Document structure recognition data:
'''

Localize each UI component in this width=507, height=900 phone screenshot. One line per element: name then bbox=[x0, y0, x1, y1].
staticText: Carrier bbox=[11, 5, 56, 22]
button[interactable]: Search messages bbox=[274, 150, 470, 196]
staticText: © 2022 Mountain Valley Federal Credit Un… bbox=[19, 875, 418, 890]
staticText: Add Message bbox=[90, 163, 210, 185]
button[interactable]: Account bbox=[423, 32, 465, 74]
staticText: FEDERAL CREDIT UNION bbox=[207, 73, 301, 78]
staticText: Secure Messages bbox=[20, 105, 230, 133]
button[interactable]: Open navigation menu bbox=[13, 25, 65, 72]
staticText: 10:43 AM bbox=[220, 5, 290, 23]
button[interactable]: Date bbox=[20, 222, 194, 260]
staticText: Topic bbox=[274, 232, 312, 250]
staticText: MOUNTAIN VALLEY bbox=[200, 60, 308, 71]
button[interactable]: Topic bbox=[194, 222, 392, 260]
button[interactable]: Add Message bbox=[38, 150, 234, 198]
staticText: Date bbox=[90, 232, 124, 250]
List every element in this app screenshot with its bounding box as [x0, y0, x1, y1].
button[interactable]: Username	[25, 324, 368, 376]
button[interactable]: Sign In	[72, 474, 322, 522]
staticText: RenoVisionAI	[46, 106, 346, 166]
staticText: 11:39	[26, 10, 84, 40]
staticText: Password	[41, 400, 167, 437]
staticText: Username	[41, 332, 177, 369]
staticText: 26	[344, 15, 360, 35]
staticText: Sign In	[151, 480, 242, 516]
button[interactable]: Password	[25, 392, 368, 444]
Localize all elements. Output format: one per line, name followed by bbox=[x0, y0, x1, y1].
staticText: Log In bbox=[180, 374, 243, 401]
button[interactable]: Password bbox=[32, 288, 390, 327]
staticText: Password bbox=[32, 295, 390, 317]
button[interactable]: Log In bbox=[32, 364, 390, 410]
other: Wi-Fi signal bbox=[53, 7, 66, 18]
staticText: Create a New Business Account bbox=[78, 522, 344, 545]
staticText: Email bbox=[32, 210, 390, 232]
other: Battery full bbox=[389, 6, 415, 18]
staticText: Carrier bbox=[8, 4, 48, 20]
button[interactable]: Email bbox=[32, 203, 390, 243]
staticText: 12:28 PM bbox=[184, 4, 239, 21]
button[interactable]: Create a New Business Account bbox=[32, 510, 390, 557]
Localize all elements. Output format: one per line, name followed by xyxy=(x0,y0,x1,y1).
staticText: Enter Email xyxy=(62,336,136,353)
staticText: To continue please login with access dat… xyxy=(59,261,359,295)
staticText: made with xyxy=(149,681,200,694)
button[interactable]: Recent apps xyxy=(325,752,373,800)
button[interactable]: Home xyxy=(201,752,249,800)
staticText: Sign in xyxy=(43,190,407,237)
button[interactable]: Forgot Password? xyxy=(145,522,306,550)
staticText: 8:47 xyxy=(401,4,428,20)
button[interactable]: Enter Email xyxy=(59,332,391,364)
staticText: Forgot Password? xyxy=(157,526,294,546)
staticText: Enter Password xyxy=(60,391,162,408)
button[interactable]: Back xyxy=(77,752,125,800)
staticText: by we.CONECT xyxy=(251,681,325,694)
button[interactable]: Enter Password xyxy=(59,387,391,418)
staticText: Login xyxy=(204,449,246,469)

'''

Every entry should be given again exactly as written.

Localize each UI component in this width=507, height=900 phone screenshot. One line per element: name then bbox=[x0, y0, x1, y1].
staticText: Carrier bbox=[11, 5, 56, 22]
button[interactable]: Search messages bbox=[274, 150, 470, 196]
staticText: © 2022 Mountain Valley Federal Credit Un… bbox=[19, 875, 418, 890]
staticText: Add Message bbox=[90, 163, 210, 185]
button[interactable]: Account bbox=[423, 32, 465, 74]
staticText: FEDERAL CREDIT UNION bbox=[207, 73, 301, 78]
staticText: Secure Messages bbox=[20, 105, 230, 133]
button[interactable]: Open navigation menu bbox=[13, 25, 65, 72]
staticText: 10:43 AM bbox=[220, 5, 290, 23]
button[interactable]: Date bbox=[20, 222, 194, 260]
staticText: Topic bbox=[274, 232, 312, 250]
staticText: MOUNTAIN VALLEY bbox=[200, 60, 308, 71]
button[interactable]: Topic bbox=[194, 222, 392, 260]
button[interactable]: Add Message bbox=[38, 150, 234, 198]
staticText: Date bbox=[90, 232, 124, 250]
List every element in this app screenshot with its bounding box as [x0, y0, x1, y1].
button[interactable]: Username	[25, 324, 368, 376]
button[interactable]: Sign In	[72, 474, 322, 522]
staticText: RenoVisionAI	[46, 106, 346, 166]
staticText: 11:39	[26, 10, 84, 40]
staticText: Password	[41, 400, 167, 437]
staticText: Username	[41, 332, 177, 369]
staticText: 26	[344, 15, 360, 35]
staticText: Sign In	[151, 480, 242, 516]
button[interactable]: Password	[25, 392, 368, 444]
Localize all elements. Output format: one per line, name followed by bbox=[x0, y0, x1, y1].
staticText: Log In bbox=[180, 374, 243, 401]
button[interactable]: Password bbox=[32, 288, 390, 327]
staticText: Password bbox=[32, 295, 390, 317]
button[interactable]: Log In bbox=[32, 364, 390, 410]
other: Wi-Fi signal bbox=[53, 7, 66, 18]
staticText: Create a New Business Account bbox=[78, 522, 344, 545]
staticText: Email bbox=[32, 210, 390, 232]
other: Battery full bbox=[389, 6, 415, 18]
staticText: Carrier bbox=[8, 4, 48, 20]
button[interactable]: Email bbox=[32, 203, 390, 243]
staticText: 12:28 PM bbox=[184, 4, 239, 21]
button[interactable]: Create a New Business Account bbox=[32, 510, 390, 557]
Localize all elements. Output format: one per line, name followed by xyxy=(x0,y0,x1,y1).
staticText: Enter Email xyxy=(62,336,136,353)
staticText: To continue please login with access dat… xyxy=(59,261,359,295)
staticText: made with xyxy=(149,681,200,694)
button[interactable]: Recent apps xyxy=(325,752,373,800)
button[interactable]: Home xyxy=(201,752,249,800)
staticText: Sign in xyxy=(43,190,407,237)
button[interactable]: Forgot Password? xyxy=(145,522,306,550)
staticText: 8:47 xyxy=(401,4,428,20)
button[interactable]: Enter Email xyxy=(59,332,391,364)
staticText: Forgot Password? xyxy=(157,526,294,546)
staticText: Enter Password xyxy=(60,391,162,408)
button[interactable]: Back xyxy=(77,752,125,800)
staticText: by we.CONECT xyxy=(251,681,325,694)
button[interactable]: Enter Password xyxy=(59,387,391,418)
staticText: Login xyxy=(204,449,246,469)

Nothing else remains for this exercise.